Thanks to Dominik's recent Scms changes (well, recent since I wrote a
patch for this back in 2007. Using distance calculations for duplicate
detection has a very low risk of false positives.
I'm looking for feedback on this so i'll explain my methodology.
Apologies if this is disjointed as I built this as a draft email over
several days.
I've made a small change to Mirage/Mir.cs to allow SimilarTracks() to
accept a "distance ceiling" float that it can filter against. It keeps
the ignored tracks (with a distance under this ceiling) in a
Dictionary<int, float>.
The Banshee extension now passes this and when you use a first seed
track that has duplicates you will see output if running with --debug
like this:
[Debug 00:57:50.064] Mirage - Considering [7886] "always" on "Wish You
The Best" a duplicate of [7918] "always" on "Perfect Crime" (distance:
0.05957413)
[Debug 00:57:50.065] Mirage - Considering [8010] "always" on "always"
a
duplicate of [7918] "always" on "Perfect Crime" (distance: 0.1150455)

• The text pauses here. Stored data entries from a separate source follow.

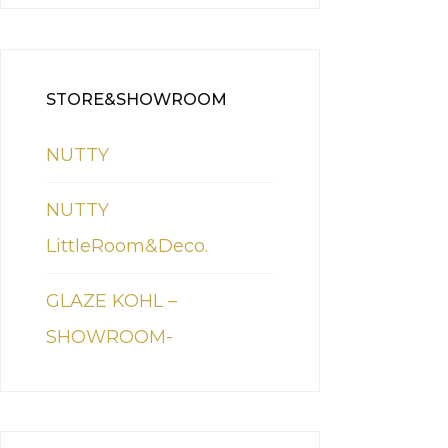
STORE&SHOWROOM
NUTTY
NUTTY
LittleRoom&Deco.
GLAZE KOHL –
SHOWROOM-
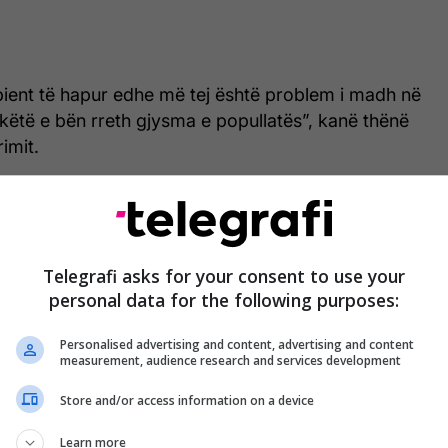
ient të hapur edhe më tej është problem i madh në
n këtë e bën rreth gjysma e popullatës”, kanë thënë
rimit.
htu ka treguar se 30 për qind e familjeve nuk kanë
për qind e tyre nuk kanë ujë, prandaj duhet ta
aq, vetëm tre për qind e familjeve kanë kompjuterë
Telegrafi asks for your consent to use your
et. /Telegrafi/
personal data for the following purposes:
Personalised advertising and content, advertising and content
measurement, audience research and services development
Store and/or access information on a device
Learn more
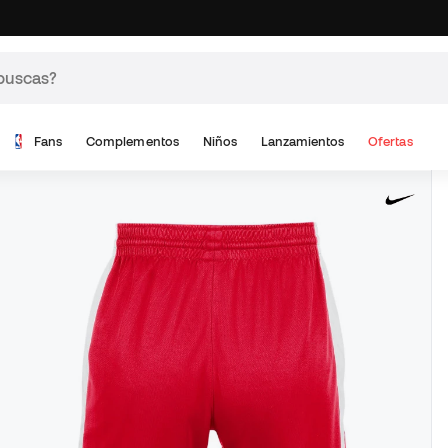
Fans
Complementos
Niños
Lanzamientos
Ofertas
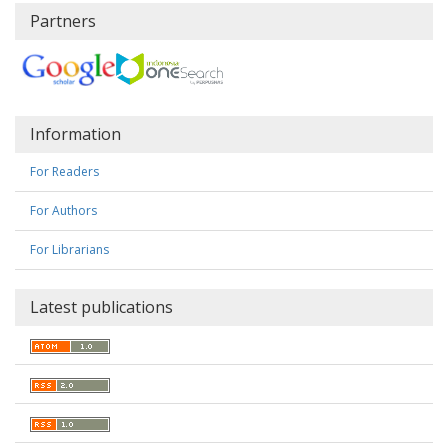
Partners
Information
For Readers
For Authors
For Librarians
Latest publications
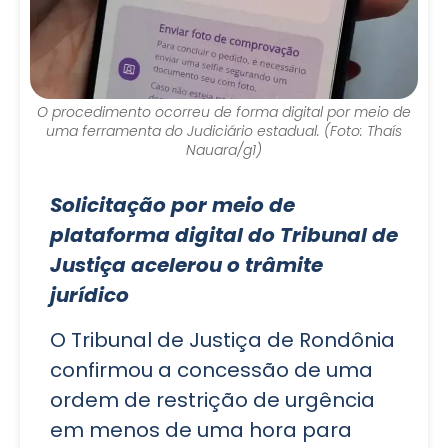
O procedimento ocorreu de forma digital por meio de
uma ferramenta do Judiciário estadual. (Foto: Thaís
Nauara/g1)
Solicitação por meio de
plataforma digital do Tribunal de
Justiça acelerou o trâmite
jurídico
O Tribunal de Justiça de Rondônia
confirmou a concessão de uma
ordem de restrição de urgência
em menos de uma hora para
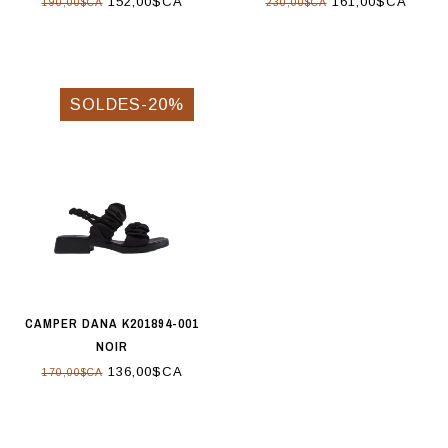
152,00$CA
161,00$CA
190,00$CA
230,00$CA
SOLDES-20%
CAMPER DANA K201894-001
NOIR
136,00$CA
170,00$CA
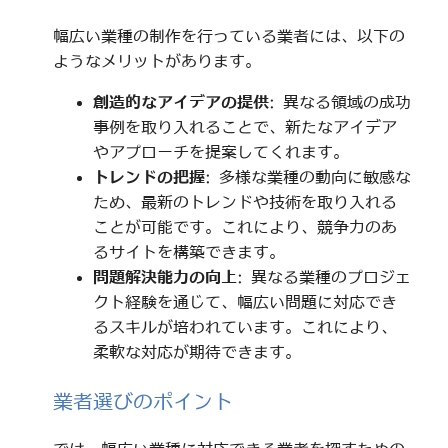
幅広い業種の制作を行っている業者には、以下の
ようなメリットがあります。
創造的なアイデアの提供
: 異なる領域の成功
事例を取り入れることで、新たなアイデア
やアプローチを提案してくれます。
トレンドの把握
: 多様な業種の動向に敏感な
ため、最新のトレンドや技術を取り入れる
ことが可能です。これにより、競争力のあ
るサイトを構築できます。
問題解決能力の向上
: 異なる業種のプロジェ
クト経験を通じて、幅広い問題に対応でき
るスキルが培われています。これにより、
柔軟な対応が期待できます。
業者選びのポイント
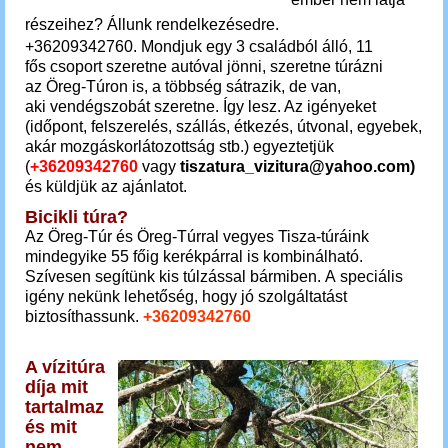
részeihez? Állunk rendelkezésedre.
+3620934276
0
.
Mondjuk egy 3 családból álló, 11
fős csoport szeretne autóval jönni, szeretne túrázni
az Öreg-Túron is, a többség sátrazik, de van,
aki vendégszobát szeretne. Így lesz. Az igényeket
(időpont, felszerelés, szállás, étkezés, útvonal, egyebek,
akár mozgáskorlátozottság stb.) egyeztetjük
(
+36209342760
vagy
tiszatura_vizitura@yahoo.com)
és küldjük az ajánlatot.
Bicikli túra?
Az Öreg-Túr és Öreg-Túrral vegyes Tisza-túráink
mindegyike
55 főig
kerékpárral is kombinálható.
Szívesen segítünk kis túlzással bármiben. A speciális
igény nekünk lehetőség, hogy jó szolgáltatást
biztosíthassunk.
+36209342760
A vízitúra
díja mit
tartalmaz
és mit
nem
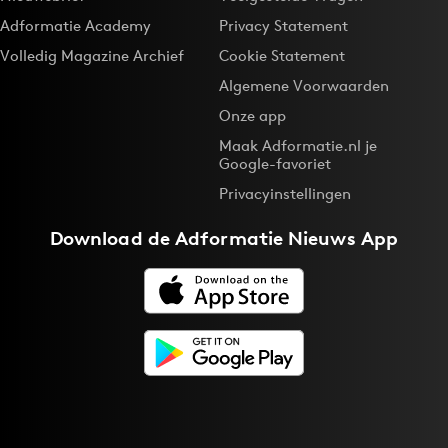
Adformatie Academy
Privacy Statement
Volledig Magazine Archief
Cookie Statement
Algemene Voorwaarden
Onze app
Maak Adformatie.nl je
Google-favoriet
Privacyinstellingen
Download de
Adformatie Nieuws App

It gets this information by checking Mir's IgnoreList Dictionary, and
they are already gone from the automatic playlist. The tracks are also
added to the skipped Dictionary and will be excluded in future
iterations.
Unfortunately you soon realize that similar songs can have duplicates
themselves. My solution instead of having Mir do this analysis at once
(and taking 10+ seconds to return the first playlist) was to go ahead
and use this initial playlist and spawn a DuplicateFilter helper
thread
that seeds the next tracks into Mir one by one and see if Mir finds
any
duplicates (or more specifically tracks with distances under the
specified ceiling). This happens in the background and any new
duplicates will print the message above and be added to the exclude
list
for future iterations. Unfortunately I can't figure out a proper way
to
remove them from the active playlist as that will appear to require
enhancements to the API in Banshee itself. However the duplicates will
never actually get played since 60% into the first song the new
playlist
iteration will exclude the duplicates and they will disappear. It is
an
annoying visual bug though.
This isn't complete just yet. But if Bertrand or Dominik approve of
this
route I'd like to tweak it some more and add GUI preferences for this.
I've tried to keep the separation between Banshee.Mirage and Mirage,
and
I'd like to build on it and offer "duplicate finder" source view that
will cluster distances. I don't really have a use for that but it
seems
to be a frequent request and I could use the experience.
http://ezri.org/dupefilter.patch
-Wade "kurros" Menard